• [Required action]: The answer must consist solely of the lines from the start of the records through the line containing "que poco antes había sacado una alta cifra de", restated word for word, with no pictures.

• [Dataset records]:

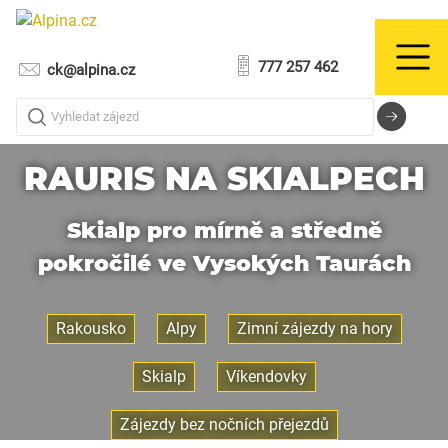
777 257 462
ck@alpina.cz
Vyhledat zájezd
RAURIS NA SKIALPECH
Skialp pro mírně a středně
pokročilé ve Vysokých Taurách
Rakousko
Alpy
Zimní zájezdy na hory
Skialp
Víkendovky
Zájezdy bez nočních přejezdů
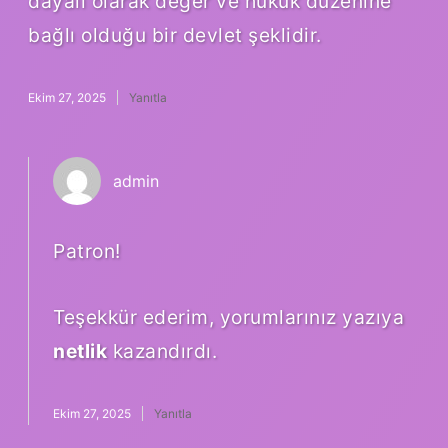
dayalı olarak değer ve hukuk düzenine
bağlı olduğu bir devlet şeklidir.
Ekim 27, 2025
Yanıtla
admin
Patron!
Teşekkür ederim, yorumlarınız yazıya
netlik
kazandırdı.
Ekim 27, 2025
Yanıtla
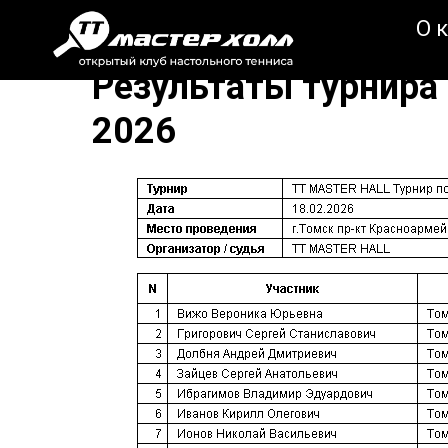
О 
Результаты турнира 
2026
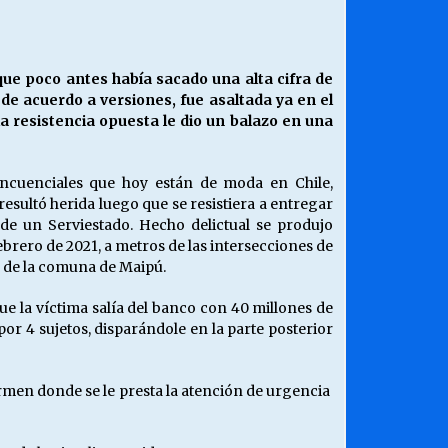
¿Qué habrían dicho?
23/06/2026
que poco antes había sacado una alta cifra de
 de acuerdo a versiones, fue asaltada ya en el
Releyendo la Rerum Novarum a 135
la resistencia opuesta le dio un balazo en una
años. “La cuestión social hoy”.
16/05/2026
incuenciales que hoy están de moda en Chile,
sultó herida luego que se resistiera a entregar
Chile y sus segmentos de la riqueza
de un Serviestado. Hecho delictual se produjo
06/04/2026
febrero de 2021, a metros de las intersecciones de
 de la comuna de Maipú.
ue la víctima salía del banco con 40 millones de
or 4 sujetos, disparándole en la parte posterior
Carmen donde se le presta la atención de urgencia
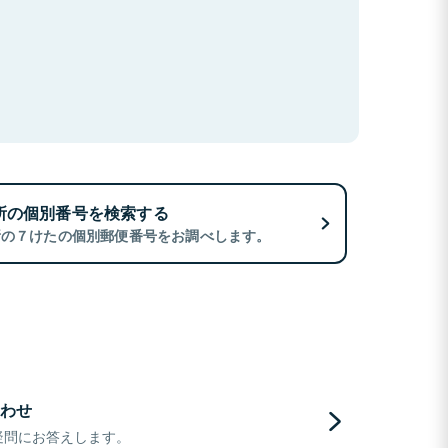
所の個別番号を検索する
所の７けたの個別郵便番号をお調べします。
わせ
疑問にお答えします。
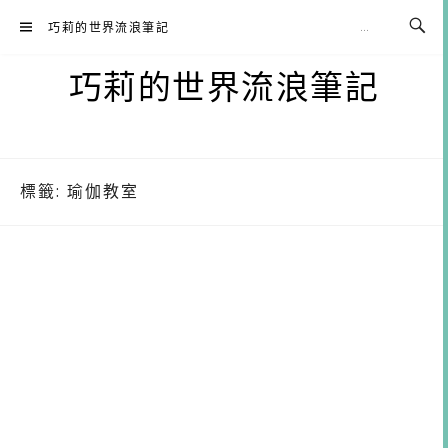
Skip
巧莉的世界流浪筆記
to
content
巧莉的世界流浪筆記
標籤:
瑜伽教室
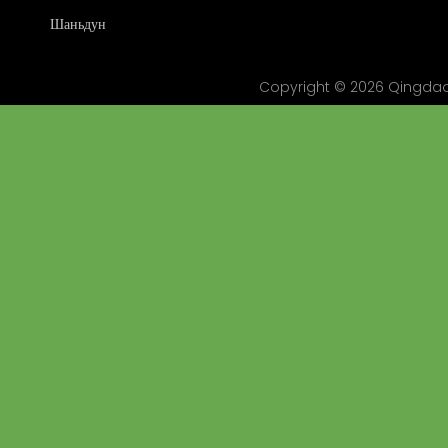
Шаньдун
Copyright ©
2026
Qingdao 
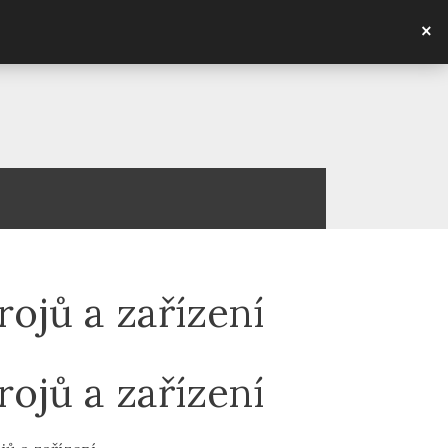
×
ojů a zařízení
ojů a zařízení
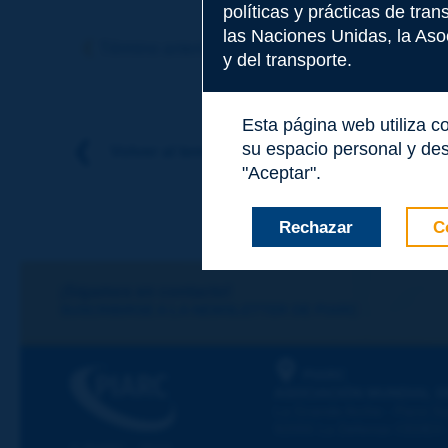
políticas y prácticas de tra
Tema
*
las Naciones Unidas, la Asoc
Término anterior
Término siguiente
y del transporte.
Apellidos
*
Esta página web utiliza c
su espacio personal y des
Volver al tema
"Aceptar".
Nombre
*
Rechazar
C
Correo electróni
¡Sigamos en contacto!
SUSCRIBIRSE A LA NEWSLETTER DE PIARC
Mensaje
*
PIARC
ASOCIACIÓN MUNDIAL D
La Grande Arche - Paroi Su
92055 La Défense CEDEX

• [Result for this exercise]:
777 257 462
ck@alpina.cz
Vyhledat zájezd
RAURIS NA SKIALPECH
Skialp pro mírně a středně
pokročilé ve Vysokých Taurách
Rakousko
Alpy
Zimní zájezdy na hory
Skialp
Víkendovky
Zájezdy bez nočních přejezdů
dayalı olarak değer ve hukuk düzenine
bağlı olduğu bir devlet şeklidir.
Ekim 27, 2025
Yanıtla
admin
Patron!
Teşekkür ederim, yorumlarınız yazıya
netlik
kazandırdı.
Ekim 27, 2025
Yanıtla
О 
Результаты турнира 
2026
¿Qué habrían dicho?
23/06/2026
que poco antes había sacado una alta cifra de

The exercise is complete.